Open Problems

Arithmetic, Geometry, Algebra,
Calculus, Probability,
Combinatorics, Number Theory

  1. Let (m,n) be an ordered pair of positive integers. While m>0 and n>0, let k_1 be a random positive integer between 1 and m and k_2 a random positive integer between 1 and n. Output (k_1,k_2). Let m=m-k_1 and n=n-k_2. What is the expected number of outputs?
  2. The Lucas numbers are defined by L(0)=2, L(1)=1, and L(n)=L(n-1)+L(n-2), for n >= 2. For which integers m >= 2 does the congruence L(n) = k mod m have a solution n for all residues k modulo m? Based on numerical evidence, we conjecture that this holds if and only if m is one of the following: 2, 4, 6, 7, 14, 3^t, t >= 1. For example, the Lucas sequence modulo 6 is 2, 1, 3, 4, 1, 5, 0, … and we see that we obtain all the residues modulo 6. As another example, the Lucas sequence modulo 5 is 2, 1, 3, 4, 2, 1, …, and since the sequence repeats we see that we never obtain the residue 0.
  3. For n >= 0, let a(n) be the number of paths that a chess Rook can take from the origin (0,0) of a rectangular coordinate system to the point (n,n), where the Rook moves right or up at each step. For example, (0,0)-> (3,0)->(4,0)->(4,8)->(10,8)->(10,10) is a Rook path from (0,0) to (10,10). It can be shown using generating functions and analysis that the sequence {a(n)} is defined by the recurrence formula a(0)=1, a(1)=2, a(n)=((10n-6)a(n-1)-(9n-18)a(n-2))/n, for n >= 2. Can we give a counting proof of this formula?
  4. Two players alternately write O's (first player) and X's (second player) in the unoccupied cells of an n x n grid. The first player to occupy the vertices of a square with horizontal and vertical sides is the winner. What is the smallest n such that the first player has a winning strategy?
  5. Two players alternately write O's (first player) and X's (second player) in the unoccupied cells of an n x n grid. The first player (if any) to occupy a set of n cells having no two cells in the same row or column is the winner. What is the outcome of the game given best possible play by both players?

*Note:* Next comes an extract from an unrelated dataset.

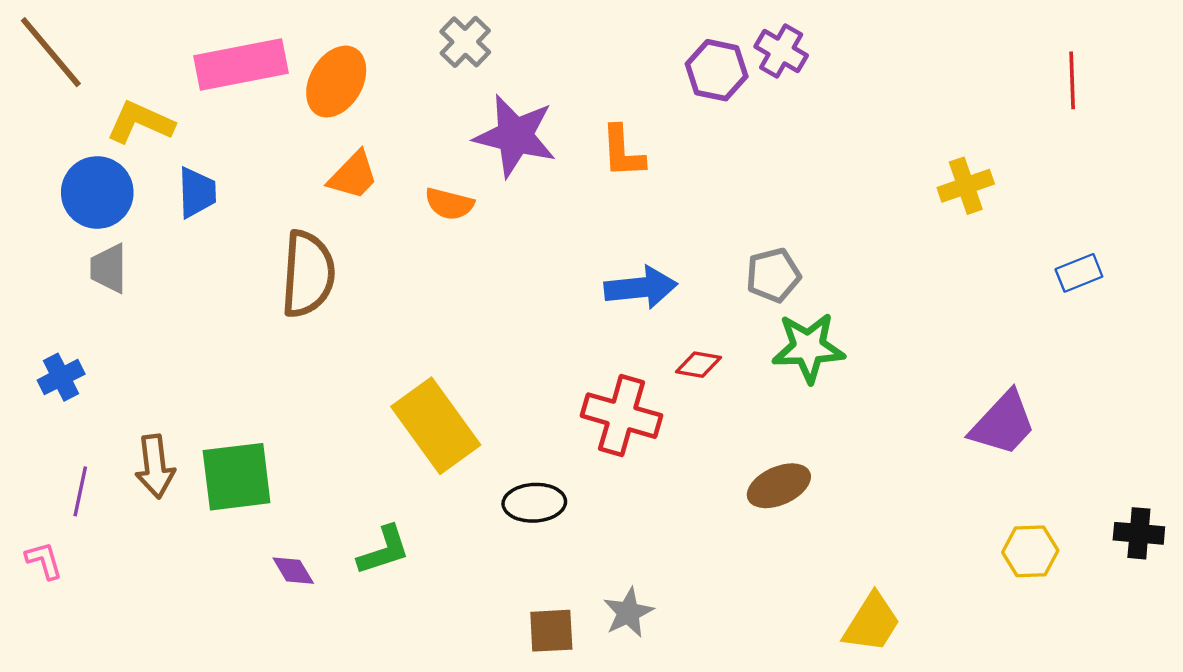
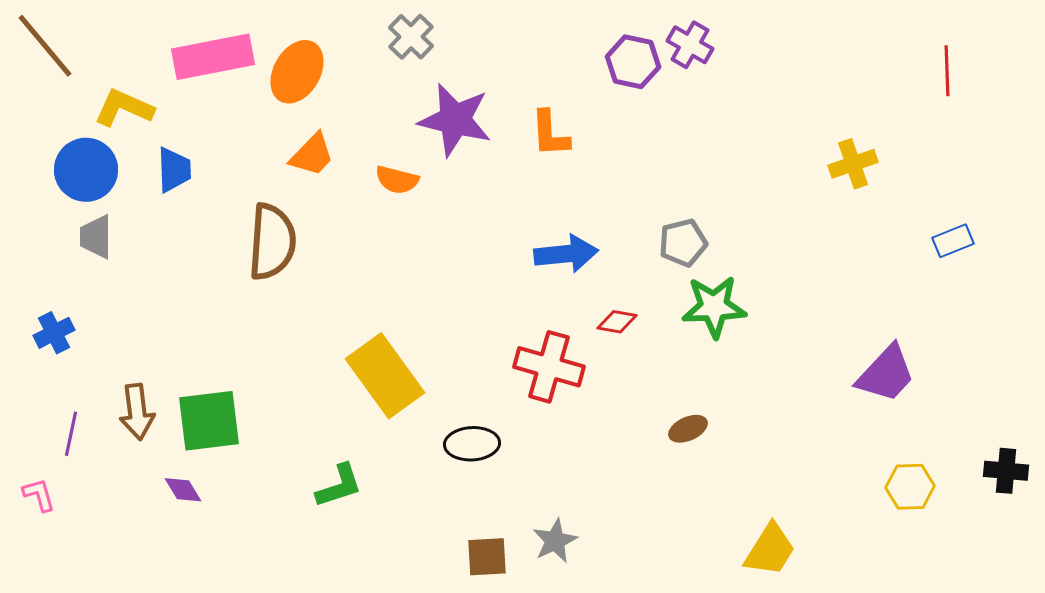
brown ellipse: (779, 486) -> (688, 429), size x0.7
purple diamond: (293, 571) -> (183, 490), moved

  6. Two players alternately put chess Queens on an nxn chess board so that each new Queen is not in range of any Queen already on the board (the colors of the Queens is unimportant). The last player who can move wins. Who should win?
  7. For c>=m>=1, let P(c,m) be the statement that given any exact c-coloring of the edges of a complete countably infinite graph (that is, a coloring with c colors all of which must be used at least once), there exists an exactly m-colored countably infinite complete subgraph. Prove or disprove: P(c,m) is true if and only if m=1, m=2, or c=m.